Rails to Trails
“In my opinion the best way to see Nebraska is not at 75 mph on I-80, but at a much more leisurely pace on the seat of a bicycle.”
—Rev. Bill Ritter, Director, Nebraska United Methodist Bike Ride for Hunger; Member, National Bicycle Tour Directors Association
The Cowboy Trail is a former rail line converted into a scenic recreational path for biking, hiking and horseback riding. Once complete, it will stretch 321 miles across Nebraska, from Norfolk to Chadron, making it the longest rails-to-trails conversion in the nation.
Bike trails in other Great Plains states connect a vast network of trails for the amateur or serious biker.
Norfolk to Valentine, Nebraska
Experience the nation’s longest rails-to-trail trek along the northern tier of Nebraska. You can hike, bike, or horseback ride a total of 195 miles on completed trail from Norfolk to Valentine. Enjoy the small towns along the way, beautiful scenery and pristine air on the Cowboy Trail.
Trail head located south of I 90 at Exit 1163, see website for details
The Prairie Path Trail is an unimproved surface trail. The trail’s rough surface and length give it a moderate difficulty rating but is overall relatively flat. Features of note are the near by Badland formations and prairie dogs. Seasonal features are flowers and birds, in particular burrowing owls. The missile silo portion of the Minuteman Missile National Historic Site is located along the path.
9325 South Alda Road
Wood River, NE 68883
The Crane Trust is a non-profit organization dedicated to the protection and maintenance of critical habitat for whooping cranes, sandhills cranes and other migratory birds along the Big Bend Region of the Platte River Valley. The Trust operates the Nebraska Nature & Visitor Center, providing a regional gateway for community outreach and education. During crane season they offer visitors several different guided tours and access to private photo and viewing blinds along the river. Crane Trust now offers fat bike trail excursions along the Platte River and through untilled prairie.
263 Sandcreek Rd
Crawford, NE 69339
High Plains Homestead is an Old West outpost is located in the middle of the Oglala National Grasslands, an expanse of 90,000+ acres of African-like savannah. Owners Mike and Linda Kesselring are veterans of Nebraska tourism and after 16 years of business have seen a lot of repeat visitors—and for good reason. High Plains Homestead includes a school house, saloon, mercantile, post office, jail, and blacksmith shop. This wild, rugged and varied country of northwest Nebraska with its thousands of acres of public land, is a mountain biker’s “dream come true.” This undiscovered area has been featured in the September/October 2000 issue of Adventure Cyclist Magazine.

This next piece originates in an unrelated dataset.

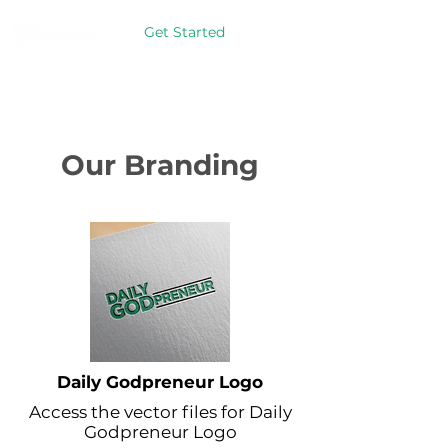
Get Started
Our Branding
Daily Godpreneur Logo
Access the vector files for Daily
Godpreneur Logo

Activities include horseback riding, fossil/rock viewing, mountain biking, birding, hiking.
P.O. Box 414
Valentine, NE 69201
Steve Hanson and his family run Niobrara Riverview Retreats, a business that transforms their love for the outdoors into an experience to share with visitors. A former fisheries biologist in Alaska, Steve is an expert naturalist who can explain in detail the botany, geology, biology and ecology of his surroundings. Niobrara Riverview Retreats borders two miles of the Niobrara River. It includes hiking trails and a 25-acre marsh, appropriate for canoeing and catch and release fishing. The Valentine National Wildlife Refuge is only 15 miles away, a stunning landscape of over 30 sandhills lakes spread out across 70,000+ acres with 260 identified bird species spotted. The ranch is just miles from Ft. Valentine National Wildlife Refuge. Activities include tubing, canoeing, guided nature walks, orienteering, overnight stabling and horseback riding. Visitors with bikes can take a short ride to the Cowboy Trail where they can continue the ride into Valentine (about 5 miles).
Crawford, NE 69339
Our Heritage Guest Ranch is nestled in the foothills of the picturesque Pine Ridge. Owner Jean Norman is a fourth generation rancher with fifty years of experience and knowledge working in the Nebraska Panhandle. She organizes special experiences for her guests, including guided fossil digs, natural horsemanship training and multi-day horseback journeys. Her six-day Lakota journey is led by a tribal member who introduces groups to the plants and animals of the area as well as Lakota culture, astrology, traditional cooking and storytelling. Jean has shorter horseback expeditions as well, and also the option to participate in everyday ranch activities: fixing fence, haying, lambing and calving. Activities include horseback riding, hiking, biking, fishing, stargazing, photography, and holistic health instruction.